À vingt-quatre ans, Gilles de Retz avait épousé Catherine de Thouars, riche héritière ; en 1432, il hérita de son aïeul maternel Jean de Craon. Il eut alors trois cent mille livres de rente (douze cent mille francs de 1837).

Se voir à trente-six ans à la tête d’une aussi belle fortune avec le premier grade de l’armée et une belle réputation militaire, c’était un fardeau trop fort pour une imagination ardente.

Le jeune maréchal ne s’occupa plus de guerre ; que pouvait-elle lui offrir de neuf ? Il chercha à conquérir des femmes, et à se présenter à elles couvert du respect et de l’admiration des hommes, ses contemporains.

Par son faste, il prétendit éclipser celui des souverains ; mais à ce métier il mangea bien vite cette fortune de douze cent mille francs de rente. Les historiens racontent qu’il avait une garde de deux cents hommes, des pages, des chapelains, des enfants de chœur, des musiciens. La plupart de ces gens-là étaient agents ou complices de son affreux libertinage. Bientôt, lassé des voluptés ordinaires, il prétendit les rendre plus piquantes par un mélange de crimes.

J’ai trouvé d’autres détails sur sa magnificence. En sa qualité d’homme à imagination, la religion jouait un grand rôle dans sa vie. Sa chapelle était tapissée de drap d’or et de soie (de soie, alors plus précieuse que l’or : on se rappelle l’histoire de la paire de bas de soie de François 1er, un siècle plus tard).

Les vases sacrés, les ornements de cette chapelle, étaient d’or et enrichis de pierreries.
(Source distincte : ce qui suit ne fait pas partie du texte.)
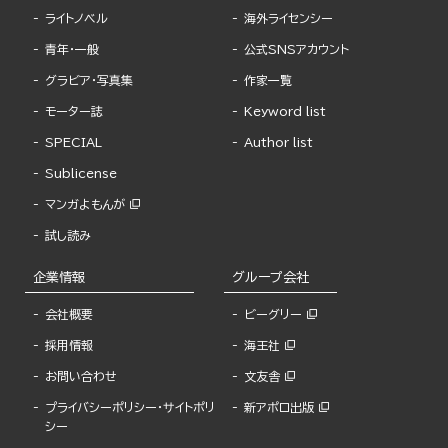
ライトノベル
海外ライセンシー
青年・一般
公式SNSアカウント
グラビア・写真集
作家一覧
モーター誌
Keyword list
SPECIAL
Author list
Sublicense
マンガよもんが
試し読み
企業情報
グループ会社
会社概要
ビーグリー
採用情報
海王社
お問い合わせ
文友舎
プライバシーポリシー・サイトポリ
新アポロ出版
シー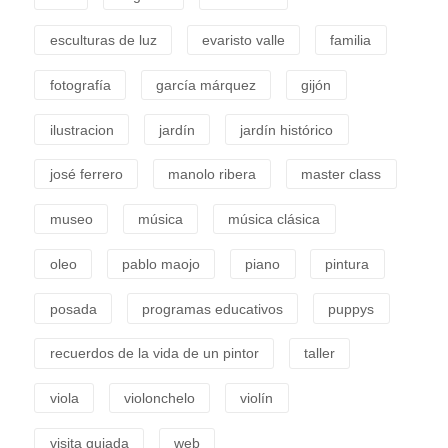
esculturas de luz
evaristo valle
familia
fotografía
garcía márquez
gijón
ilustracion
jardín
jardín histórico
josé ferrero
manolo ribera
master class
museo
música
música clásica
oleo
pablo maojo
piano
pintura
posada
programas educativos
puppys
recuerdos de la vida de un pintor
taller
viola
violonchelo
violín
visita guiada
web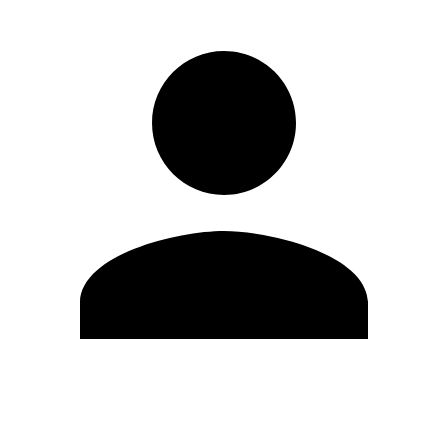
Modifica profilo
Cambia Password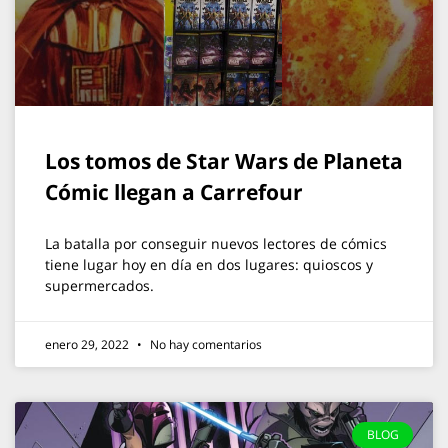
Los tomos de Star Wars de Planeta
Cómic llegan a Carrefour
La batalla por conseguir nuevos lectores de cómics
tiene lugar hoy en día en dos lugares: quioscos y
supermercados.
enero 29, 2022
No hay comentarios
BLOG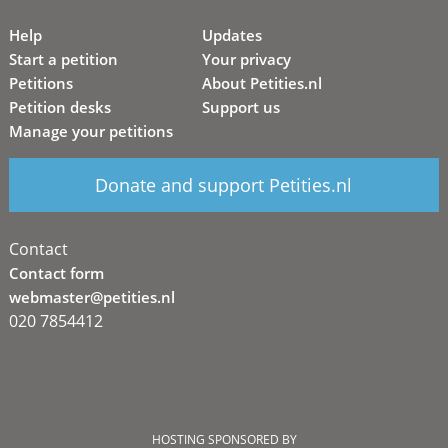
Help
Updates
Start a petition
Your privacy
Petitions
About Petities.nl
Petition desks
Support us
Manage your petitions
Donate and support Petities.nl
Contact
Contact form
webmaster@petities.nl
020 7854412
HOSTING SPONSORED BY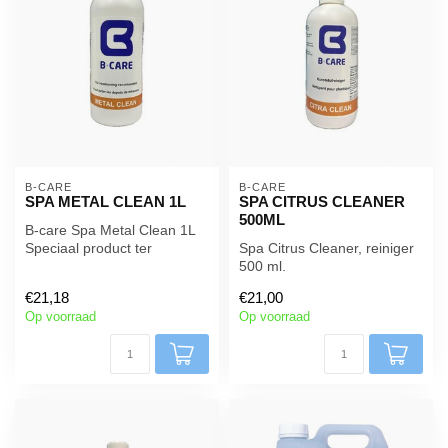
B-CARE
B-CARE
SPA METAL CLEAN 1L
SPA CITRUS CLEANER
500ML
B-care Spa Metal Clean 1L
Speciaal product ter
Spa Citrus Cleaner, reiniger
voorkoming van minerale en
500 ml.
koper...
Spray reiniger met de
€21,18
€21,00
natuurlijke reinigin...
Op voorraad
Op voorraad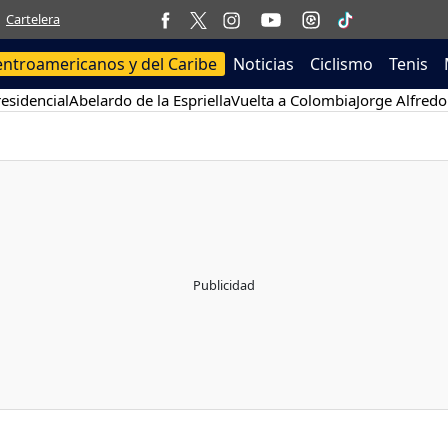
Cartelera
entroamericanos y del Caribe
Noticias
Ciclismo
Tenis
esidencial
Abelardo de la Espriella
Vuelta a Colombia
Jorge Alfredo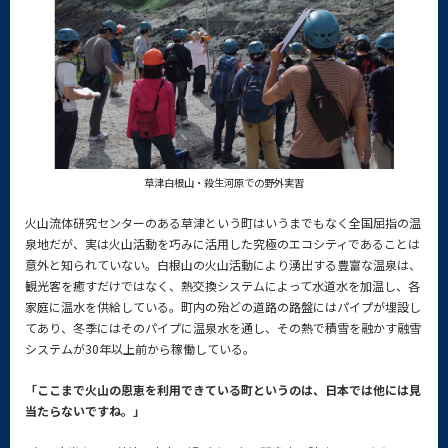
草津白根山・殺生河原での野外実習
火山流体研究センターのある草津という町はいうまでもなく全国屈指の温
泉地だが、実は火山活動を巧みに活用した究極のエコシティであることは
意外と知られていない。白根山の火山活動により湧出する豊富な温泉は、
観光客を癒すだけではなく、熱交換システムによって水道水を加温し、各
家庭に温水を供給している。町内の殆どの道路の路盤にはパイプが埋設し
てあり、冬季にはそのパイプに温泉水を通し、その熱で積雪を融かす融雪
システムが30年以上前から稼働している。
「ここまで火山の恩恵を利用できている町というのは、日本では他には見
当たらないですね。」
Il était fou de musique, et avait un jeu d’orgue qui lui plaisait tellement, qu’il le faisait porter avec lui dans tous ses voyages.

J’étudie le caractère du maréchal de Retz, parce que cet homme singulier fut le premier de cette espèce. François Cenci, de Rome, ne parut qu’en 1560. Il faut, pour que le caractère de Don Juan éclate, la réunion d’une grande fortune, d’une bravoure extraordinaire, de beaucoup d’imagination et d’un amour effréné pour les femmes. Il faut de plus naître dans un siècle qui ait eu l’idée de prendre les femmes pour juges du mérite. Du temps d’Homère, les femmes n’étaient que des servantes ; Achille, si brillant, ne songe pas du tout au suffrage de Briséis ; il lui préfère celui de Patrocle.

Les chapelains du maréchal de Retz, vêtus d’écarlate doublée de menu vair et de petit gris, portaient les titres de doyen, de chantre, d’archidiacre et même d’évêque. Pour dernière folie de ce genre, il députa au pape afin d’obtenir la permission de se faire précéder par un porte-croix.

Un des grands moyens que le jeune maréchal employait pour conquérir l’enthousiasme des habitants des villes, où l’amour effréné du plaisir le conduisait, c’était de donner, à grands frais, des représentations de mystères. C’était le seul spectacle connu à cette époque ; et, par sa nouveauté, au sortir de la barbarie, il exerçait un pouvoir incroyable sur les cœurs. Les femmes surtout fondaient en larmes et étaient comme ravies en extase.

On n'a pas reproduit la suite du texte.